Director: Sabbir Khan
Cast: Tiger Shroff, Niddhi Agerwal, Nawazuddin Siddiqui, Pankaj Tripathi
In Munna Michael, Nawazuddin Siddiqui and Pankaj Tripathi play gangster brothers from Haryana. Nawaz is Mahinder, a don who describes himself as a forward thinking cool dude. He desperately wants to learn dancing because is he obsessed with a dancer. Pankaj plays his younger, dumber brother. He gets hit a lot and mostly looks confused. Nawaz and Pankaj are two of the best actors working in Hindi cinema right now and I would happily watch a film in which they get to dress up and be badass. Sadly, Munna Michael is not that film.
Instead, we are forced to focus on Munna, played by Tiger Shroff. Munna is an orphan who has been raised by a background dancer – Michael played by Ronit Roy. Michael's dreams of being a great dancer are dashed when he is brutally told that directors want younger dancers. The exact line is – har cheez ki expiry date hoti hai. Insaan ho ya doodh ka dabba. Teri bhi aa gayi. When I heard that line, I knew I was in trouble.

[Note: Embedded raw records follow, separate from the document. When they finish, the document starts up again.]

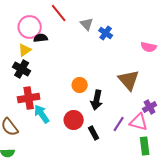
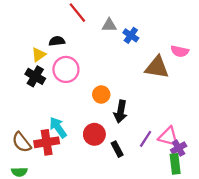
gray triangle: (87, 24) -> (109, 25), turned -48
pink circle: (30, 27) -> (66, 69), moved
brown triangle: (129, 80) -> (157, 67), moved, turned -40
red cross: (29, 98) -> (47, 142), moved
purple cross: (150, 107) -> (179, 148), moved

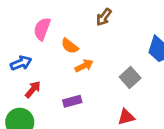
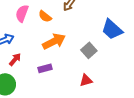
orange semicircle: (70, 46) -> (45, 16), moved
orange arrow: (84, 66) -> (54, 41), size x1.6

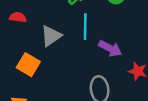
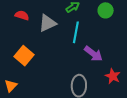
gray triangle: (51, 36) -> (47, 23), moved

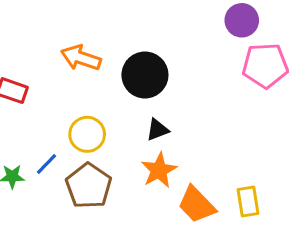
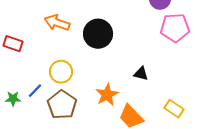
black triangle: (157, 130) -> (141, 74), moved, turned 35
yellow rectangle: (248, 201) -> (174, 109), moved, turned -48

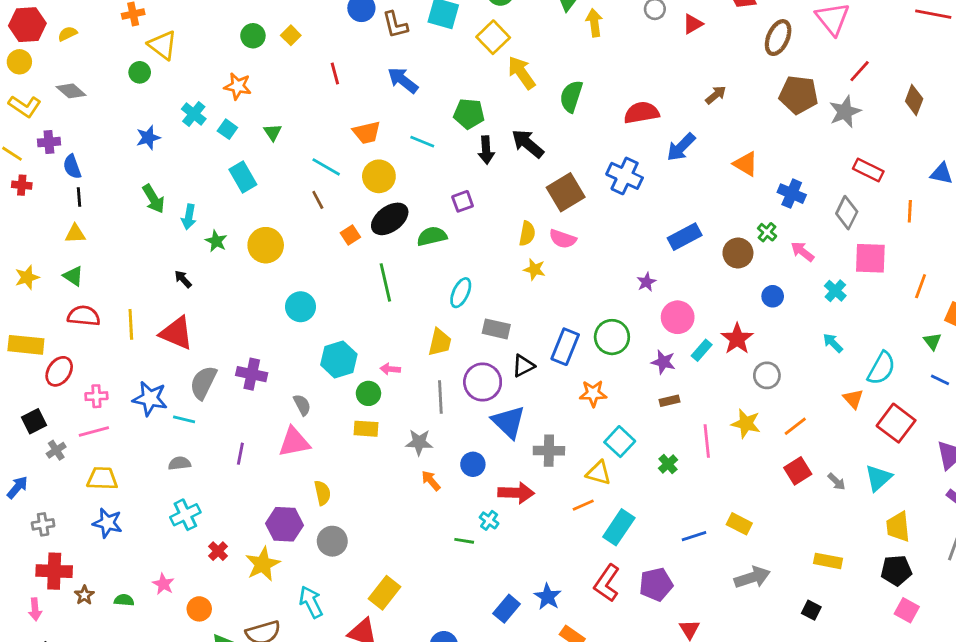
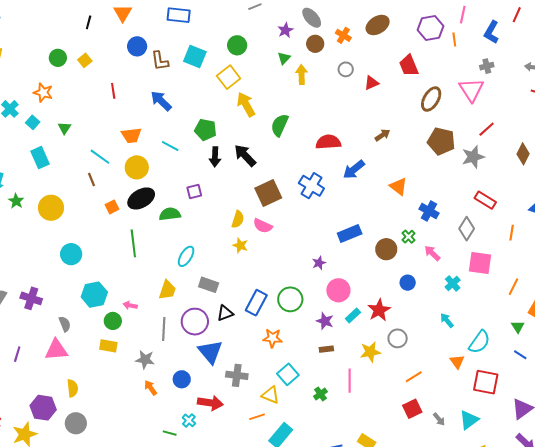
red square: (896, 423) -> (486, 382), turned -32
yellow star: (746, 424) -> (370, 352), moved, turned -30

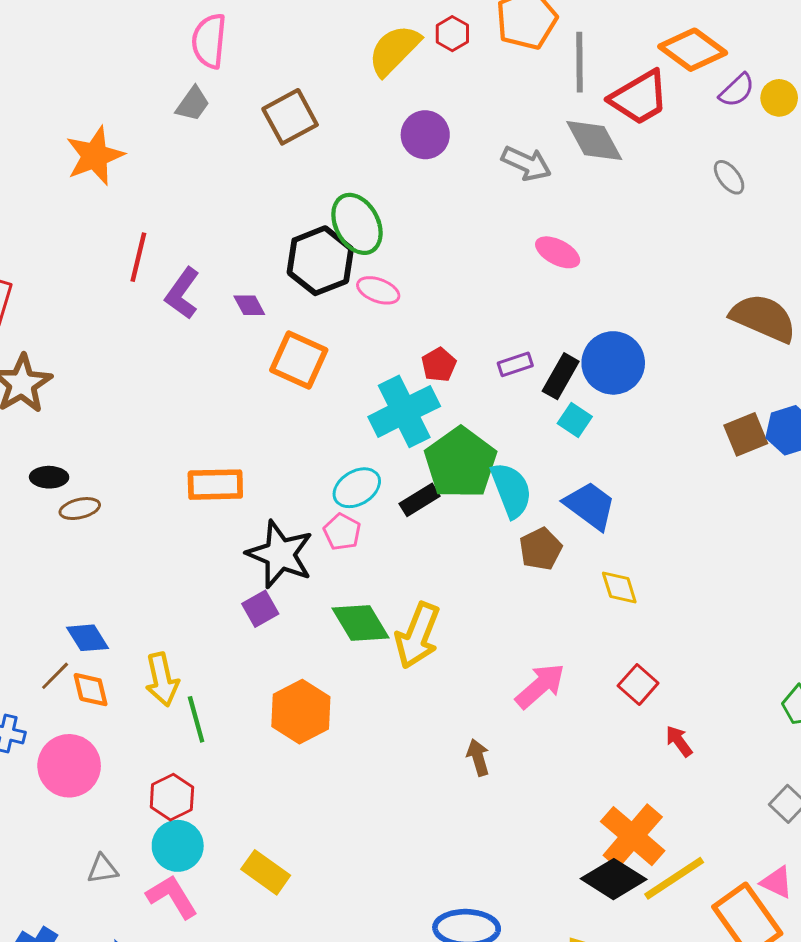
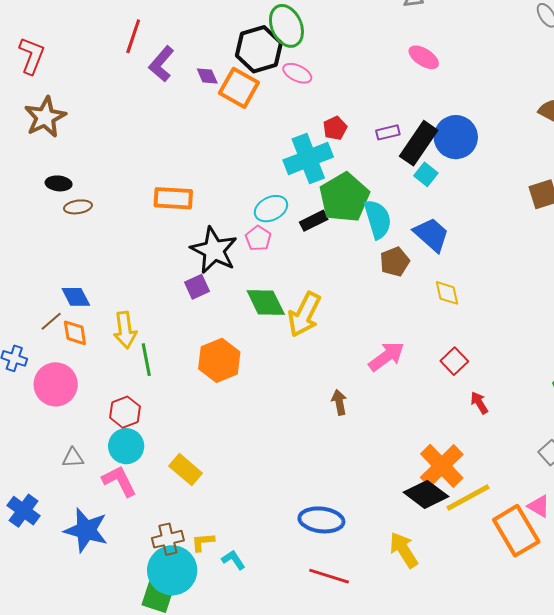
orange square: (299, 360) -> (239, 88), moved
black rectangle: (561, 376) -> (419, 143), size x1.4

Munna loves music even as an infant. He grows up to be an avid fan of Michael Jackson. Munna makes money by getting drunk men in nightclubs to place bets on who is the better dancer – him or them. In an early sequence, he wins 1.5 lakh in one night. Which made me reconsider my career choices. These club shenanigans lead him to Mahinder who asks him to teach him how to dance. Mahinder wants to impress Deepika, played by the spectacularly vapid newcomer Nidhhi Agerwal. Deepika wants to win a dance competition. She falls in love with Munna. Now the couple has to dance and dodge bullets.
This scenario is exactly as harebrained as it sounds. The highlight is the climactic sequence in which Deepika and Munna do an elaborately choreographed dance which requires her to step on his thigh which has a bullet in it. Earlier when Michael suggests to Munna that they go to a hospital, he refuses saying – dancer ki body hai, solid hai.
We of course have no doubt ki body solid hai. In his introduction scene, we are shown Tiger's abs before his face. His uniform is unbuttoned shirts and a lot of bronzer. Tiger's dancing skills are impeccable. As is his flair for action – he beats men with a poetic flourish. But director Sabbir Khan and writer Vimmi Datta pin his talents on a brain dead narrative. Despite ample support from Nawaz, Tiger's granite biceps can't lift the load.
What kept me going was the humour – unintentional of course! Watch out for Ronit Roy – Michael is Christian so he has long hair. He drinks a lot and mumbles, god is great, god is great. There's also Farah Khan doing a cameo as one of the judges in the dance competition. Her bemused expression reflects our feelings. She knew, as she sat there, that this is the stuff of pure comedy.